La scarsità dei fondi disponibili per grandi opere richiede di focalizzarsi su poche priorità.

Le grandi infrastrutture europee hanno già ottenuto circa un miliardo di finanziamenti UE.
Il Terzo Valico di Genova è fondamentale per il raccordo fra Mediterraneo e Mare del Nord.

La ricerca di una soluzione per Malpensa deve tener conto delle esigenze di alcune fra le più importanti regioni economiche del Paese.
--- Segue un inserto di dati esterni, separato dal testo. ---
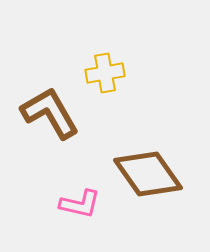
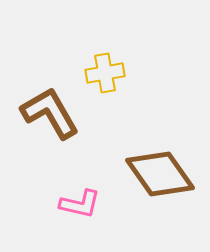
brown diamond: moved 12 px right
Al Sud mancano collegamenti tra regioni e in generale la sottodotazione di infrastrutture si accentua. Perciò è indispensabile potenziare la rete stradale e ferroviaria, così da farne un’unica,grande area integrata. Tali opere, di per sé fondamentali, assumono ancora più importanza se si dovesse riprendere il progetto del Ponte sullo Stretto di Messina.
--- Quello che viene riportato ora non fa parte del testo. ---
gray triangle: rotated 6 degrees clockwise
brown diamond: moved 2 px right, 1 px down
Dal punto di vista normativo occorre correggere il Codice dei Contratti Pubblici riformulando la disciplina in materia di project financing.

Nei trasporti è ormai divenuta urgente l’istituzione di una AUTORITA’ di SETTORE per favorire la concorrenza nelle singole modalità e nell’integrazione logistica.
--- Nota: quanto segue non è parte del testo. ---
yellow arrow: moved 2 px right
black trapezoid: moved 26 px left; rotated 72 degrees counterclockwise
8.  Istruzione, Università

Proposte:

· rafforzare la capacità competitiva della scuola pubblica;
· promuovere la competizione e l’emulazione tra le scuole, sia statali che paritarie, con modalità di finanziamento che premino le offerte migliori, incentivino lo sviluppo e trasferiscano risorse direttamente alle famiglie per ampliarne la libertà di scelta;
· riconoscere il merito tra gli insegnanti con la selezione, la remunerazione, la carriera;
· portare a compimento il processo di autonomia dell’università ridefinendo le responsabilità dei soggetti della governance universitaria;
· portare almeno al 30% nell’arco di un triennio la percentuale di fondi pubblici attribuiti alle università in forma concorrenziale.

La conoscenza è la nuova frontiera della crescita economica. Se adeguassimo entro il 2020 i livelli di apprendimento italiani a quelli delle nazioni con popolazione più istruita il PIL potrebbe aumentare fino al 15% grazie al miglioramento della produttività.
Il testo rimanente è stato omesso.